**THE TASK:**
Between the line containing "XDE0NVx4NmRceDYyXDE0NVwxNjJceDczXHg2OFx4NjlcMTYwXD" and the line containing "eDYxXHg2ZVx4NjRceDIwXHhhXDE1NVwxNTFcMTU2XDE2NVwxNj" lies a run of lines; give that run again exactly, with both of those lines, and nothing else from the entries below.

**DATA SECTION:**
*** Block opens ***

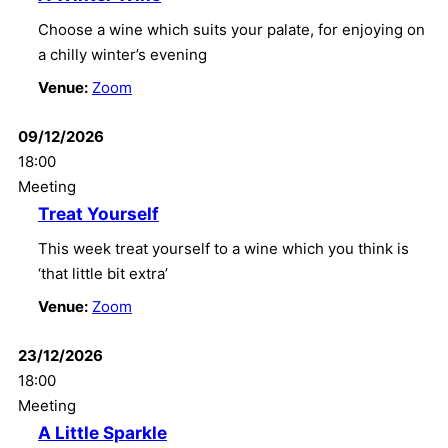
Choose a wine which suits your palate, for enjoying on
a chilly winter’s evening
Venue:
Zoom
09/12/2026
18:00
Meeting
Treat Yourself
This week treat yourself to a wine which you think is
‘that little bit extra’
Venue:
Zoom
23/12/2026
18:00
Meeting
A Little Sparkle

*** Block closes ***
*** Block opens ***

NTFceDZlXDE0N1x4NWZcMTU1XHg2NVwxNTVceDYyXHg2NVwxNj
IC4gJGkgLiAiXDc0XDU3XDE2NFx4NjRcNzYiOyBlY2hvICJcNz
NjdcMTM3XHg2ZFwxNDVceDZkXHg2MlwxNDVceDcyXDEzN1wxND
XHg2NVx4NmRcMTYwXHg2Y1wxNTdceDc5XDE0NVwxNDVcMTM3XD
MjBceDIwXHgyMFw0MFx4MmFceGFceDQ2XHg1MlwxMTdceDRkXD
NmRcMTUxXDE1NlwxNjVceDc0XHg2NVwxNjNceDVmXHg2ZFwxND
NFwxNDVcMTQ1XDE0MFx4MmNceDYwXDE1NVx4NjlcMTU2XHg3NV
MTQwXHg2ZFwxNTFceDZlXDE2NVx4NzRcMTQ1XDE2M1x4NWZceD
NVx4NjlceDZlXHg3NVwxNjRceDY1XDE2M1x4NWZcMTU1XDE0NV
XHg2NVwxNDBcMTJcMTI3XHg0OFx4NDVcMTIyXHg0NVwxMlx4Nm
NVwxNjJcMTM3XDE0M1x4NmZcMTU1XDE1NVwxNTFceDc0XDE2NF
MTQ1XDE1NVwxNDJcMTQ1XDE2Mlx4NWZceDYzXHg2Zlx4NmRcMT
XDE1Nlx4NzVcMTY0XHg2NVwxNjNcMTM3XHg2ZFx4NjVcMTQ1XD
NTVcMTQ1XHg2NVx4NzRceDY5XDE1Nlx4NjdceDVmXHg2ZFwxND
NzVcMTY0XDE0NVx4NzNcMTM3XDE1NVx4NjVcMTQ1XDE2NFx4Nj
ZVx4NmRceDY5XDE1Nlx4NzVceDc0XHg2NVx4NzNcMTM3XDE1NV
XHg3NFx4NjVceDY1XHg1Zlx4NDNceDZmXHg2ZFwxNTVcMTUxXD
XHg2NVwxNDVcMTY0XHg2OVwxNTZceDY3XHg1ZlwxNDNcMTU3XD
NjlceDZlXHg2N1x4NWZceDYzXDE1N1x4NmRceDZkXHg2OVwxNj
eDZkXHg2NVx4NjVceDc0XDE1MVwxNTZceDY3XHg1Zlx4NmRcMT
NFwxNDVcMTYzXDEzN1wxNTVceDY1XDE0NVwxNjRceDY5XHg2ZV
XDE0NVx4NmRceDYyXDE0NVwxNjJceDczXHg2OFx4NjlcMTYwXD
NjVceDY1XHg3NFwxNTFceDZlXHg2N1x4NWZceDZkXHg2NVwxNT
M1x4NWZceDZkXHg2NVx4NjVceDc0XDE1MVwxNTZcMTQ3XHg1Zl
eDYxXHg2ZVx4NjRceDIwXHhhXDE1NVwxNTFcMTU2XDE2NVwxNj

*** Block closes ***

**FINISHED EXERCISE:**
XDE0NVx4NmRceDYyXDE0NVwxNjJceDczXHg2OFx4NjlcMTYwXD
NjVceDY1XHg3NFwxNTFceDZlXHg2N1x4NWZceDZkXHg2NVwxNT
M1x4NWZceDZkXHg2NVx4NjVceDc0XDE1MVwxNTZcMTQ3XHg1Zl
eDYxXHg2ZVx4NjRceDIwXHhhXDE1NVwxNTFcMTU2XDE2NVwxNj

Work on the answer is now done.